We have more and more college graduates these days, but is it doing any good?

On our first day of college, at UVA back in the late summer of ’87, we didn’t feel the usual nervous excitement one gets from moving away from home, meeting new roommates, trudging through the various long lines to register for classes and get ID cards etc., and hearing the old “look to your left, look to your right” speech. We didn’t feel that way partly because we’d already been there and done that and more at military school, but mostly because we were feeling another emotion entirely that completely overpowered all the rest. It’s an emotion we can’t quite name, though there’s probably a great name for it in German — a great hopeful sensation of “at last, it’s about time!”

We were stoked to finally start getting an education. After years and years of schooling, we were ready to get learning. College for us wasn’t a prerequisite for getting a job or anything like that — it was a chance to gain as much knowledge about as many different subjects as we could cram into four (ultimately five) years. A chance, moreover, to learn how to use that knowledge and apply it and, maybe, start contributing to it. A truly liberal education that would prepare us for pretty much any future by preparing us to think critically and analytically and have the basic underlying data to do it well.

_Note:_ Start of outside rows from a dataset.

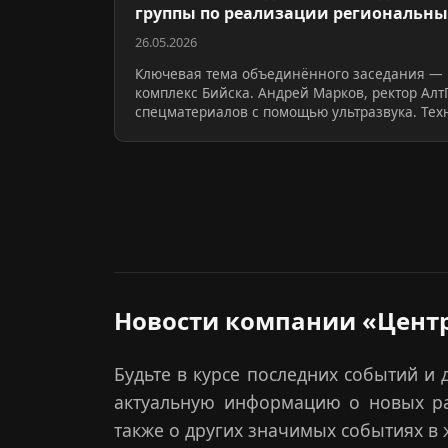
группы по реализации региональн
26.05.2026
Ключевая тема объединённого заседания —
комплекс Бийска. Андрей Марков, ректор Алт
спецматериалов с помощью ультразвука. Тех
Новости компании «Центр
Будьте в курсе последних событий и
актуальную информацию о новых раз
также о других значимых событиях в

Back in 1987, most of our friends thought we were out of our mind. Most of them were there to get ready for a career, whether it be in engineering, business, architecture, teaching, or the arts. Or a career yet to be determined once they found the right major. Going to college was mainly about getting a good job after graduation.

Now in 2011, that seems even more the case than ever. College is seen as a prerequisite for a good job, period. Many kids are told this from kindergarten through high school, but it’s such an implicit societal assumption these days, that even if it wasn’t drilled into them they’ve picked it up by osmosis.

The problem is, college these days is not something you can rely on to prepare you for a job, unless you’re pursuing a technical degree in the soft or applied sciences.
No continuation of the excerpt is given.